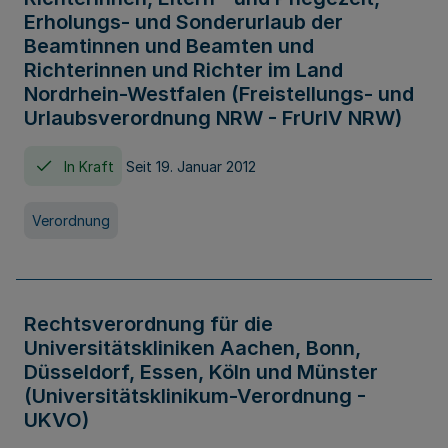
Erholungs- und Sonderurlaub der
Beamtinnen und Beamten und
Richterinnen und Richter im Land
Nordrhein-Westfalen (Freistellungs- und
Urlaubsverordnung NRW - FrUrlV NRW)
In Kraft
Seit 19. Januar 2012
Verordnung
Rechtsverordnung für die
Universitätskliniken Aachen, Bonn,
Düsseldorf, Essen, Köln und Münster
(Universitätsklinikum-Verordnung -
UKVO)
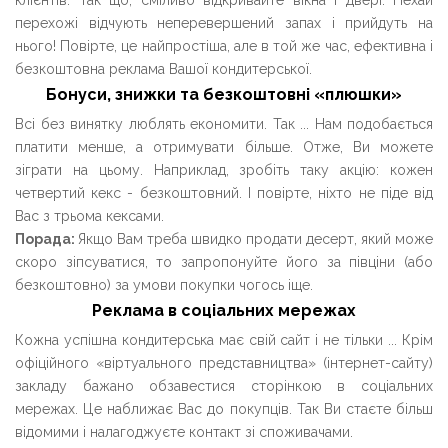
клієнтів. Так що, сміливо відкривайте вікна і двері. Нехай
перехожі відчують неперевершений запах і прийдуть на
нього! Повірте, це найпростіша, але в той же час, ефективна і
безкоштовна реклама Вашої кондитерської.
Бонуси, знижки та безкоштовні «плюшки»
Всі без винятку люблять економити. Так ... Нам подобається
платити менше, а отримувати більше. Отже, Ви можете
зіграти на цьому. Наприклад, зробіть таку акцію: кожен
четвертий кекс - безкоштовний. І повірте, ніхто не піде від
Вас з трьома кексами.
Порада:
Якщо Вам треба швидко продати десерт, який може
скоро зіпсуватися, то запропонуйте його за півціни (або
безкоштовно) за умови покупки чогось іще.
Реклама в соціальних мережах
Кожна успішна кондитерська має свій сайт і не тільки ... Крім
офіційного «віртуального представництва» (інтернет-сайту)
закладу бажано обзавестися сторінкою в соціальних
мережах. Це наближає Вас до покупців. Так Ви стаєте більш
відомими і налагоджуєте контакт зі споживачами.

## PROMPT
Reproduce every line of the records containing the string "мережах".

## TASK OUTPUT
Реклама в соціальних мережах
мережах. Це наближає Вас до покупців. Так Ви стаєте більш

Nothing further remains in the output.